── Extracted data ──
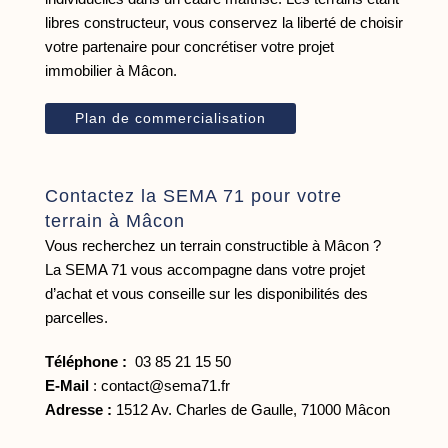
libres constructeur, vous conservez la liberté de choisir
votre partenaire pour concrétiser votre projet
immobilier à Mâcon.
Plan de commercialisation
Contactez la SEMA 71 pour votre
terrain à Mâcon
Vous recherchez un terrain constructible à Mâcon ?
La SEMA 71 vous accompagne dans votre projet
d’achat et vous conseille sur les disponibilités des
parcelles.
Téléphone :
03 85 21 15 50
E-Mail
:
contact@sema71.fr
Adresse :
1512 Av. Charles de Gaulle, 71000 Mâcon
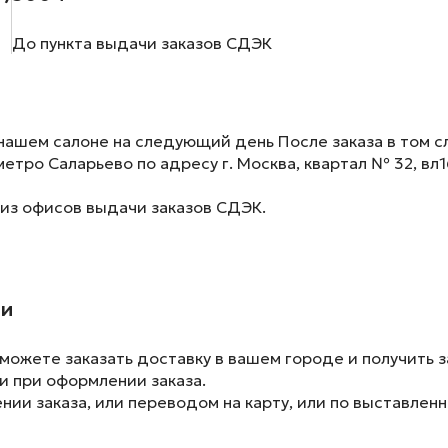
До пункта выдачи заказов СДЭК
нашем салоне на следующий день После заказа в том сл
метро Саларьево по адресу г. Москва, квартал № 32, вл1
 из офисов выдачи заказов СДЭК.
ии
ожете заказать доставку в вашем городе и получить з
и при оформлении заказа.
ии заказа, или переводом на карту, или по выставленн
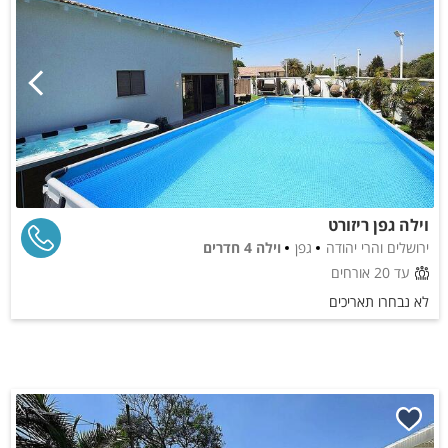
וילה גפן ריזורט
ירושלים והרי יהודה
גפן
וילה 4 חדרים
עד 20 אורחים
לא נבחרו תאריכים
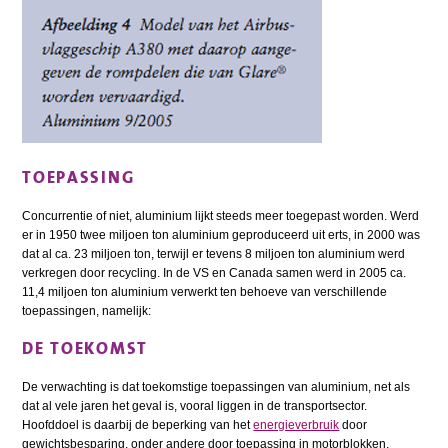
TOEPASSING
Concurrentie of niet, aluminium lijkt steeds meer toegepast worden. Werd
er in 1950 twee miljoen ton aluminium geproduceerd uit erts, in 2000 was
dat al ca. 23 miljoen ton, terwijl er tevens 8 miljoen ton aluminium werd
verkregen door recycling. In de VS en Canada samen werd in 2005 ca.
11,4 miljoen ton aluminium verwerkt ten behoeve van verschillende
toepassingen, namelijk:
DE TOEKOMST
De verwachting is dat toekomstige toepassingen van aluminium, net als
dat al vele jaren het geval is, vooral liggen in de transportsector.
Hoofddoel is daarbij de beperking van het
energieverbruik
door
gewichtsbesparing, onder andere door toepassing in motorblokken,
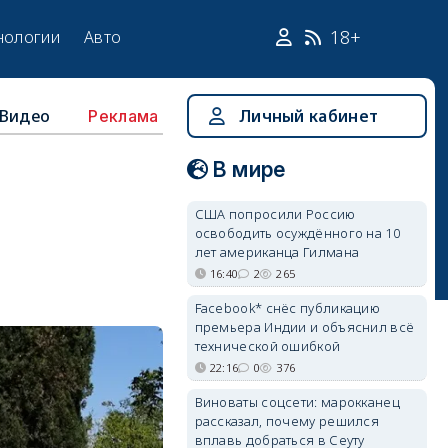
18+
нологии
Авто
Видео
Личный кабинет
Реклама
В мире
США попросили Россию
освободить осуждённого на 10
лет американца Гилмана
16:40
2
265
Facebook* снёс публикацию
премьера Индии и объяснил всё
технической ошибкой
22:16
0
376
Виноваты соцсети: марокканец
рассказал, почему решился
вплавь добраться в Сеуту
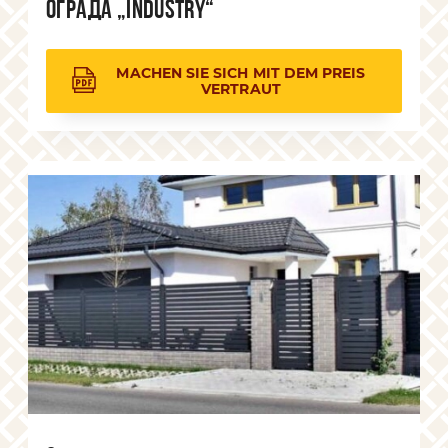
Ограда „Industry“
MACHEN SIE SICH MIT DEM PREIS
VERTRAUT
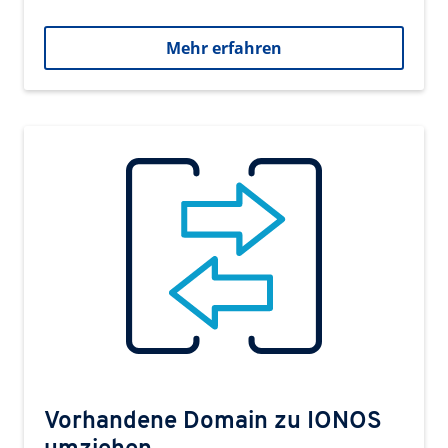
Mehr erfahren
Vorhandene Domain zu IONOS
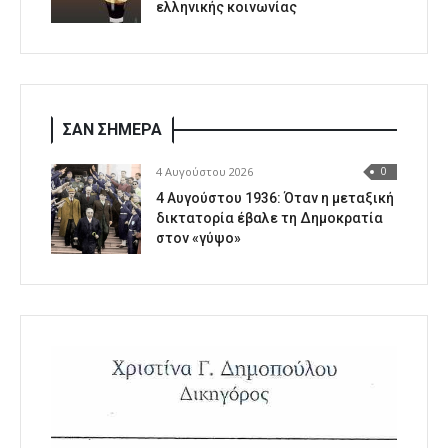
ελληνικής κοινωνίας
ΣΑΝ ΣΗΜΕΡΑ
4 Αυγούστου 2026
0
4 Αυγούστου 1936: Όταν η μεταξική
δικτατορία έβαλε τη Δημοκρατία
στον «γύψο»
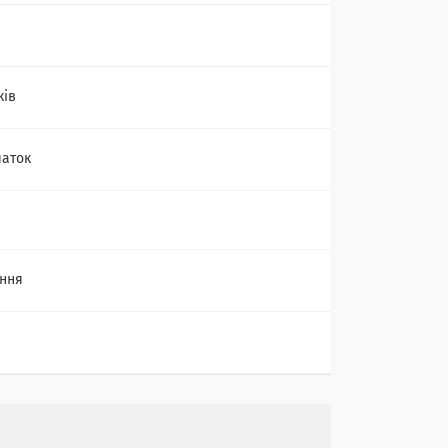
ків
чаток
ння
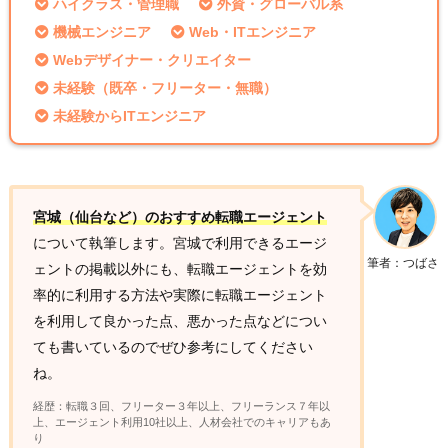
ハイクラス・管理職
外資・グローバル系
機械エンジニア
Web・ITエンジニア
Webデザイナー・クリエイター
未経験（既卒・フリーター・無職）
未経験からITエンジニア
宮城（仙台など）のおすすめ転職エージェント
について執筆します。宮城で利用できるエージ
筆者：つばさ
ェントの掲載以外にも、転職エージェントを効
率的に利用する方法や実際に転職エージェント
を利用して良かった点、悪かった点などについ
ても書いているのでぜひ参考にしてください
ね。
経歴：転職３回、フリーター３年以上、フリーランス７年以
上、エージェント利用10社以上、人材会社でのキャリアもあ
り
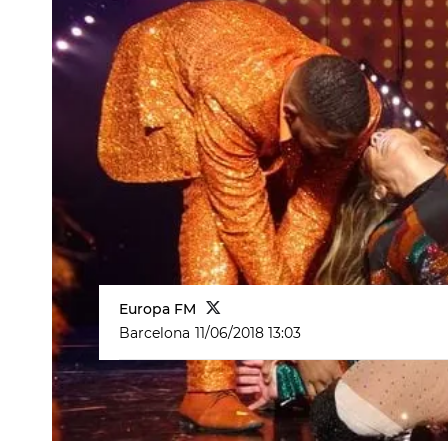
Europa FM
Barcelona
11/06/2018 13:03
Jennifer Lopez
Las Vegas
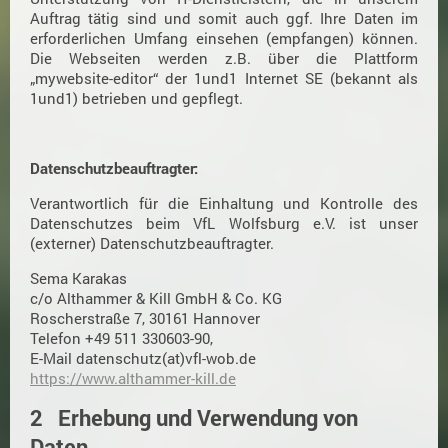
Auftrag tätig sind und somit auch ggf. Ihre Daten im
erforderlichen Umfang einsehen (empfangen) können.
Die Webseiten werden z.B. über die Plattform
„mywebsite-editor“ der 1und1 Internet SE (bekannt als
1und1) betrieben und gepflegt.
Datenschutzbeauftragter:
Verantwortlich für die Einhaltung und Kontrolle des
Datenschutzes beim VfL Wolfsburg e.V. ist unser
(externer) Datenschutzbeauftragter.
Sema Karakas
c/o Althammer & Kill GmbH & Co. KG
Roscherstraße 7, 30161 Hannover
Telefon +49 511 330603-90,
E-Mail datenschutz(at)vfl-wob.de
https://www.althammer-kill.de
2 Erhebung und Verwendung von
Daten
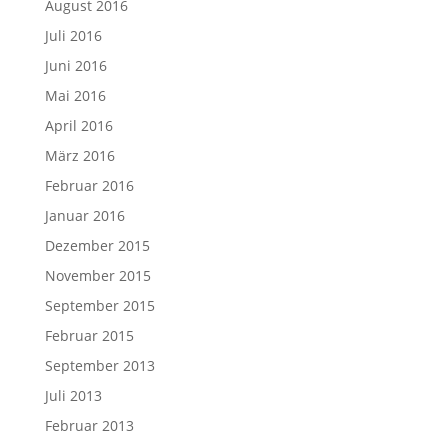
August 2016
Juli 2016
Juni 2016
Mai 2016
April 2016
März 2016
Februar 2016
Januar 2016
Dezember 2015
November 2015
September 2015
Februar 2015
September 2013
Juli 2013
Februar 2013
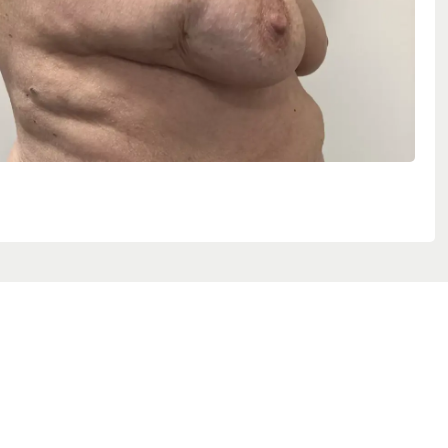
 symptomer på brystkræft
et område af brystet som ikke kan forklares ved menstru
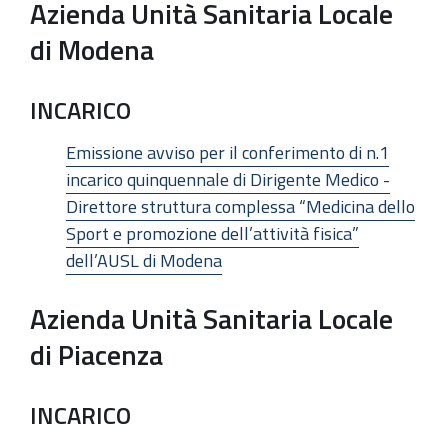
Azienda Unità Sanitaria Locale
di Modena
INCARICO
Emissione avviso per il conferimento di n.1
incarico quinquennale di Dirigente Medico -
Direttore struttura complessa “Medicina dello
Sport e promozione dell’attività fisica”
dell’AUSL di Modena
Azienda Unità Sanitaria Locale
di Piacenza
INCARICO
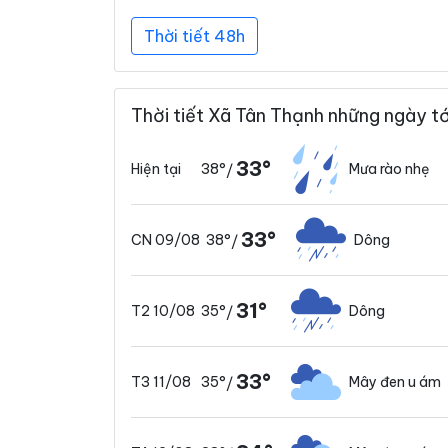
Thời tiết 48h
Thời tiết Xã Tân Thạnh những ngày tớ
33°
38°
Mưa rào nhẹ
Hiện tại
/
33°
38°
Dông
CN 09/08
/
31°
35°
Dông
T2 10/08
/
33°
35°
Mây đen u ám
T3 11/08
/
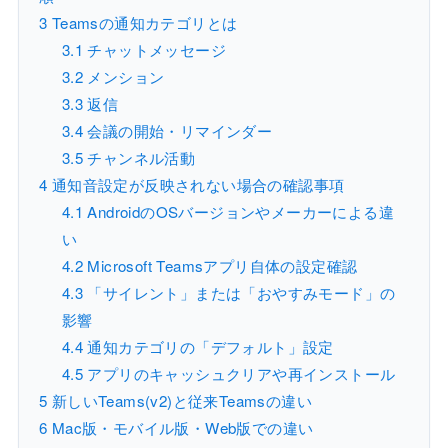
3
Teamsの通知カテゴリとは
3.1
チャットメッセージ
3.2
メンション
3.3
返信
3.4
会議の開始・リマインダー
3.5
チャンネル活動
4
通知音設定が反映されない場合の確認事項
4.1
AndroidのOSバージョンやメーカーによる違
い
4.2
Microsoft Teamsアプリ自体の設定確認
4.3
「サイレント」または「おやすみモード」の
影響
4.4
通知カテゴリの「デフォルト」設定
4.5
アプリのキャッシュクリアや再インストール
5
新しいTeams(v2)と従来Teamsの違い
6
Mac版・モバイル版・Web版での違い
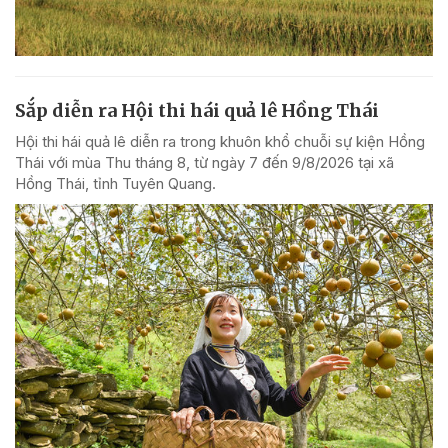
Sắp diễn ra Hội thi hái quả lê Hồng Thái
Hội thi hái quả lê diễn ra trong khuôn khổ chuỗi sự kiện Hồng
Thái với mùa Thu tháng 8, từ ngày 7 đến 9/8/2026 tại xã
Hồng Thái, tỉnh Tuyên Quang.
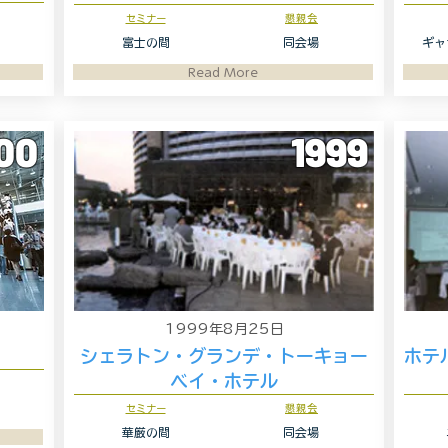
セミナー
懇親会
富士の間
同会場
ギャ
Read More
00
1999
1999年8月25日
シェラトン・グランデ・トーキョー
ホテ
ベイ・ホテル
セミナー
懇親会
華厳の間
同会場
───
What this task involves:
What you return should be only the exact lines from the top of the entries through the line with "La SEMA 71 vous accompagne dans votre projet", minus the pictures.

Result of the exercise:
libres constructeur, vous conservez la liberté de choisir
votre partenaire pour concrétiser votre projet
immobilier à Mâcon.
Plan de commercialisation
Contactez la SEMA 71 pour votre
terrain à Mâcon
Vous recherchez un terrain constructible à Mâcon ?
La SEMA 71 vous accompagne dans votre projet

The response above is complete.